5. Government and franchisor’s regulations

It’s always advisable to look at government regulations which govern certain business activities in different countries and locations. These can sometimes play a hindering role while at other times, they can play a facilitating role. It’s all a matter of looking at where your business will be located and what the local regulations for your business type are.

In addition to these, you’ll also need to consider restrictions imposed by your franchisor. These may relate to the business’ location, the hours of operation, holidays, pricing, signage, layout, decor, products, advertising and marketing and resale conditions.

6. Resistance to recessions

Many franchisors guarantee that their businesses can withstand the pressures of a recession. But these claims should be scrutinised carefully as this may not always be the case. Do your due diligence and see how and whether the franchisor dealt with the recent recession of 2008-2009.
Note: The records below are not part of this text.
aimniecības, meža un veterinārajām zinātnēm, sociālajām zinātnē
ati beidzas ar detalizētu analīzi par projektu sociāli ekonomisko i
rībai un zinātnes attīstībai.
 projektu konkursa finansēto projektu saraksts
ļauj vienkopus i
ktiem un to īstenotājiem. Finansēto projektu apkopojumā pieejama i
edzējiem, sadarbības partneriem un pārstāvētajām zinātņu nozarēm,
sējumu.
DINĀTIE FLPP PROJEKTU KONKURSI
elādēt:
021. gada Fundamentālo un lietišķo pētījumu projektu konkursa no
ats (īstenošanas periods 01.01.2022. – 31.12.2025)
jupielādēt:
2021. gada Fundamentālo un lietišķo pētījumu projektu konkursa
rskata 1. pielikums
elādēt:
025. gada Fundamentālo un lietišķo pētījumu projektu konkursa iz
In addition, check how they weathered the storm of the Covid-19 pandemic and the subsequent lockdowns. Did they continue to thrive or did their earnings suffer? Getting honest answers to these questions will help you make a better decision. If you’re doubtful, always consider opting for low-risk franchises.

7. Financial and earnings risks

When assessing the risks of a franchise business, you should also directly ask the franchisor to share with you their financial reports. You need to know what percentage of their turnover is pure profit, whether this is sustainably and consistently earned and whether there are any risks associated with earnings over time. You can do this by carefully studying the political, economic and industrial landscape.
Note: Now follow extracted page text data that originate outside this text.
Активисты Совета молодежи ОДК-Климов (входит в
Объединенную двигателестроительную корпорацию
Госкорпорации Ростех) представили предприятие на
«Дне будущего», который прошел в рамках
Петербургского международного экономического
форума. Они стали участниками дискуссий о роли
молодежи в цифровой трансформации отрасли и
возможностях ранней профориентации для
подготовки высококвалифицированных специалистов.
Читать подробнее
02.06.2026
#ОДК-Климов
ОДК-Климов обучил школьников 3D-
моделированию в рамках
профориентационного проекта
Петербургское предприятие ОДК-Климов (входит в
It’s also important to know upfront what sort of royalties you’ll be expected to pay, the financial liquidity you’ll need to get started and if you can receive outside support with your financing.
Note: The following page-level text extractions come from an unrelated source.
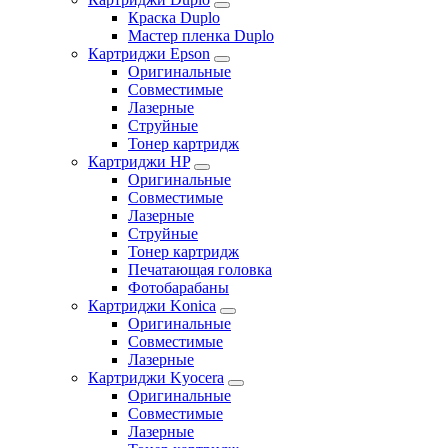
Краска Duplo
Мастер пленка Duplo
Картриджи Epson
Оригинальные
Совместимые
Лазерные
Струйные
Тонер картридж
Картриджи HP
Оригинальные
Совместимые
Лазерные
Струйные
Тонер картридж
Печатающая головка
Фотобарабаны
Картриджи Konica
Оригинальные
Совместимые
Лазерные
Картриджи Kyocera
Оригинальные
Совместимые
Лазерные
8. Pending or past lawsuits

Pending or past lawsuits are another consideration to examine. If the franchisor is involved in numerous litigation cases, this should signal a cause for concern. Previous instances of near bankruptcy should also give you a clear idea of the amount of risk involved in purchasing a franchise.

9. Training and support

You also need to consider what sort of training and ongoing support you’ll get from your franchisor. Most offer the stars and the moon to help entice you to their business. But is the training and support of a quality nature? Is it ongoing? Consider looking at their operations manual to see the level of comprehensiveness involved.

10. Expansion planning

Also important to ask your potential franchisor is what their expansion plans are. Are they planning on a quick and rapid expansion or are they aiming for something with a slower, yet steadier pace? Look at their affordability for expansion and whether they actually can take on more franchisees. Is the market demand high enough? Are the territories to be expanded into full of potential clients or is it more like barren land?

11. Conflict management

Finally, ask the franchisor what their conflict management strategies are. Since being in a franchise relationship lasts for long periods of time (anywhere from 5 to 10 years or more), conflicts are bound to arise. However, unlike a job or an employment contract, you can’t simply give a month’s notice and walk away. This is why conflict management and dissatisfaction must be dealt with openly, honestly and proactively.

In conclusion

Just like any other business, investing in a franchise comes with certain challenges. This is when you can ask yourself whether franchises are a good investment at all. However, by being mindful of the possible risks and mitigating them as early on in the process as possible, you’re likely to have a much smoother and less risky endeavour. While it is true that the disadvantages of a franchise don’t come near to the advantages of a franchise, every business has some form of risk to be considered and doing your careful due diligence will ensure you set off on the right footing.